Economical generation of pure hydrogen represents a critical technology component for power generation by PEM fuel cells in a variety of mobile and stationary power applications. Hydrogen is conventionally produced by steam reforming of hydrocarbon fuels followed by a two-step water gas shift (WGS) reaction and hydrogen separation and purification by pressure swing adsorption (PSA). Combining the WGS reactor and hydrogen purification steps into a single membrane reactor has the potential to significantly increase the hydrogen yield and reduce the capital and operating costs of producing hydrogen, and consequently, reduce the price of hydrogen to the consumer. High performance, high-temperature hydrogen separation membranes thus represent a key enabling technology for efficient hydrogen production using synthesis gas derived from a variety of feedstocks.
Palladium-alloy foils and extruded tubes are known to be completely selective for hydrogen separation, however, they are a relatively expensive option for large scale industrial applications. These product formats exhibit low hydrogen flux rates due to the thickness necessary for structural stability. By depositing thin palladium-alloy film on a porous substrate, hydrogen flux and structural stability of the composite Pd-alloy membrane is increased while reducing the membrane costs. Both the thin metal film deposition process and the porous substrate characteristics influence development of successful composite membranes for hydrogen separation application.
Pall Corporation is actively involved in commercial development of Pd-alloy composite membrane technology for hydrogen separation and production. Central to Pall’s Pd-alloy composite membrane technology is the development of an appropriate substrate material consisting of a porous metal tube coated with a homogeneous fine pore size ceramic diffusion barrier coating that enables deposition of thin yet defect-free Pd-alloy films. Welding non-porous metal tubes to the porous metal substrate tubes addresses the membrane sealing issues and allows fabrication of large-scale modules using conventional tube-sheet and shell and tube vessel manufacturing technology.
Pall Corporation has different techniques available for preparing Pd-alloy composite membranes and has the ability to vary alloy composition as well as membrane thickness as desired. We are currently producing the Pd-alloy composite membrane elements of up to 12” in length which have undergone extensive in-house testing and are also undergoing trials/tests at customer sites. For a Pd-alloy composite membrane of ~ 3 micron thickness, the typical pure hydrogen flux rate at 20 psi hydrogen partial pressure differential and 400 oC membrane temperature is about 150 scfh/ft2. The typical H2/Ar binary gas selectivity for the same membrane is about 10,000. The Pd-alloy composite membranes have successfully been demonstrated in 500 hour duration exposure tests in synthesis gas environment as well as in multiple rapid thermal cycle tests with stable performance with respect to high hydrogen flux and selectivity over time.

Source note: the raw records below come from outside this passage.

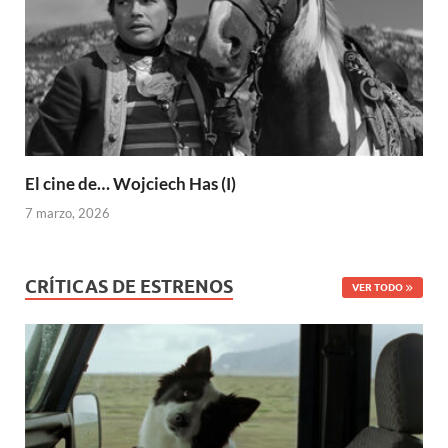
El cine de… Wojciech Has (I)
7 marzo, 2026
CRÍTICAS DE ESTRENOS
VER TODO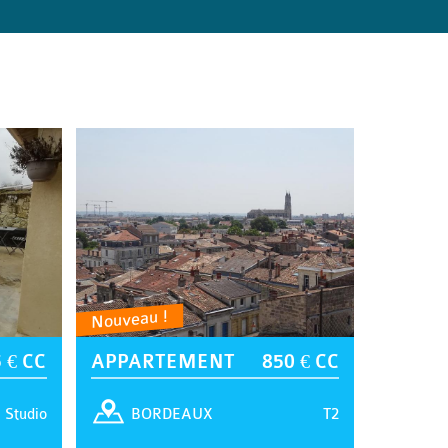
Nouveau !
 € CC
APPARTEMENT
850 € CC
Studio
T2
BORDEAUX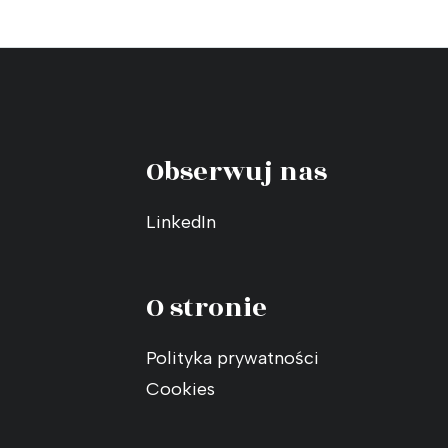
Obserwuj nas
LinkedIn
O stronie
Polityka prywatności
Cookies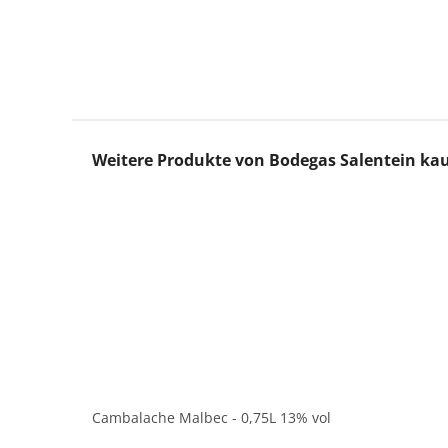
Produktgalerie überspringen
Weitere Produkte von Bodegas Salentein ka
Cambalache Malbec - 0,75L 13% vol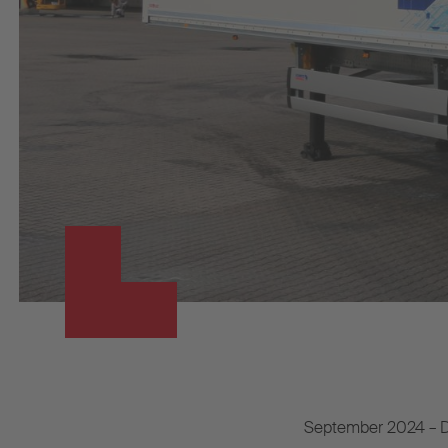
September 2024 – 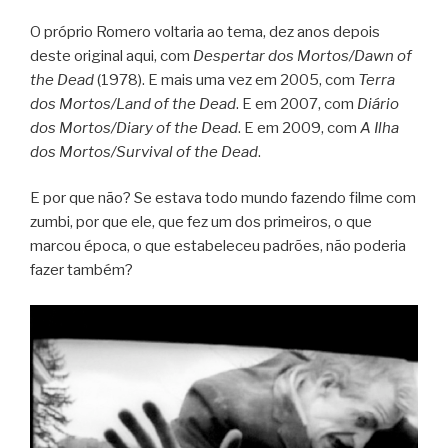
O próprio Romero voltaria ao tema, dez anos depois
deste original aqui, com
Despertar dos Mortos/Dawn of
the Dead
(1978). E mais uma vez em 2005, com
Terra
dos Mortos/Land of the Dead
. E em 2007, com
Diário
dos Mortos/Diary of the Dead
. E em 2009, com
A Ilha
dos Mortos/Survival of the Dead
.
E por que não? Se estava todo mundo fazendo filme com
zumbi, por que ele, que fez um dos primeiros, o que
marcou época, o que estabeleceu padrões, não poderia
fazer também?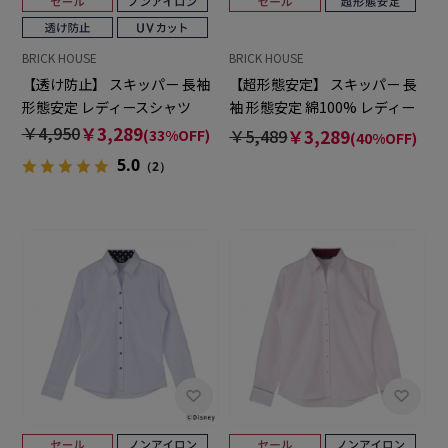
BRICK HOUSE
BRICK HOUSE
【透け防止】 スキッパー 長袖
【超形態安定】 スキッパー 長
形態安定 レディースシャツ
袖 形態安定 綿100% レディー
スシャツ
￥4,950
￥3,289
￥5,489
￥3,289
(33%OFF)
(40%OFF)
5.0
（2）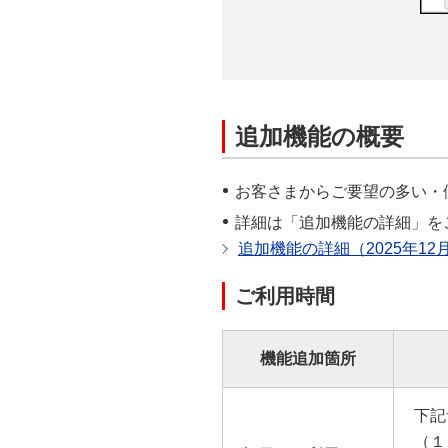
追加機能の概要
お客さまからご要望の多い・
詳細は「追加機能の詳細」を
追加機能の詳細（2025年12
ご利用時間
機能追加箇所
下記
（１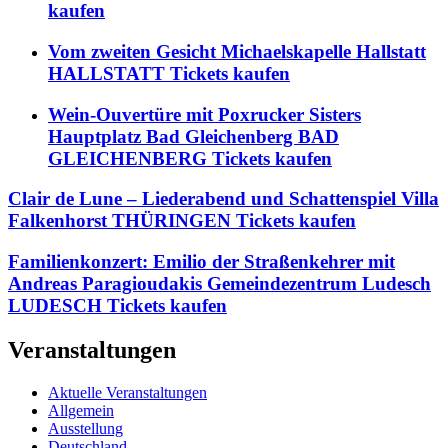
kaufen
Vom zweiten Gesicht Michaelskapelle Hallstatt
HALLSTATT Tickets kaufen
Wein-Ouvertüre mit Poxrucker Sisters
Hauptplatz Bad Gleichenberg BAD
GLEICHENBERG Tickets kaufen
Clair de Lune – Liederabend und Schattenspiel Villa
Falkenhorst THÜRINGEN Tickets kaufen
Familienkonzert: Emilio der Straßenkehrer mit
Andreas Paragioudakis Gemeindezentrum Ludesch
LUDESCH Tickets kaufen
Veranstaltungen
Aktuelle Veranstaltungen
Allgemein
Ausstellung
Deutschland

This paper will specifically address recent experience with development of small multi-tubular membrane modules with 12” long membrane elements for hydrocarbon reformer-based small high-purity hydrogen sources needed for portable/backup power generation of up to 10 kW capacity. Issues related to integration of the hydrogen purifier module in an overall reformer system will be discussed and membrane module performance test results observed in various test configurations with single and multi-tube modules will be presented. This presentation will describe the current status of commercialization of these membrane modules.
Scale-up of the composite membranes to 1 m length would be needed for supporting large scale hydrogen production applications. Pall Corporation currently produces the base support porous metal tubes in lengths up to 8’ and has the capability and future plans of large scale production of the Pd-alloy composite membrane elements and modules. The composite membrane technology will reduce the capital cost of equipment required for large scale hydrogen production by combining the hydrogen generation and purification steps. This paper will also present the techno-economic evaluation of the membrane separator or integrated membrane reactor process for large scale hydrogen production and approaches for meeting the hydrogen production cost targets.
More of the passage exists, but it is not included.